--- EXERCISE REQUIREMENTS ---
Keep the pictures out of the copy and print all the entries below exactly.

── WORKING DATA ──

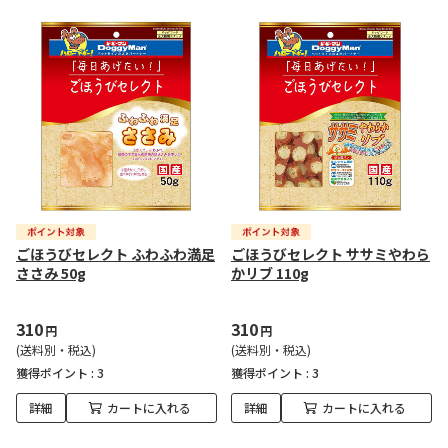
ごほうびセレクト ふわふわ満足
ごほうびセレクト ササミやわら
ささみ 50g
かリブ 110g
310
310
円
円
(送料別・税込)
(送料別・税込)
獲得ポイント :
3
獲得ポイント :
3
詳細
カートに入れる
詳細
カートに入れる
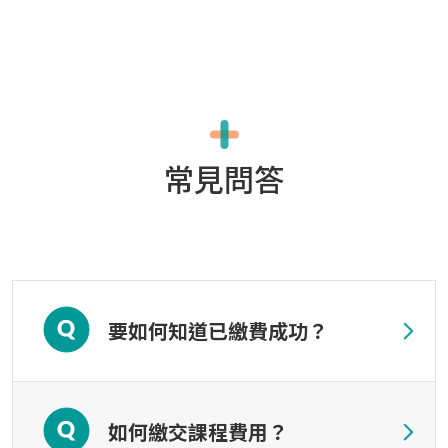
常見問答
要如何知道已繳費成功？
如何繳交課程費用？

───

--- RESULT OF THIS EXERCISE ---
ごほうびセレクト ふわふわ満足
ごほうびセレクト ササミやわら
ささみ 50g
かリブ 110g
310
310
円
円
(送料別・税込)
(送料別・税込)
獲得ポイント :
3
獲得ポイント :
3
詳細
カートに入れる
詳細
カートに入れる
常見問答
要如何知道已繳費成功？
如何繳交課程費用？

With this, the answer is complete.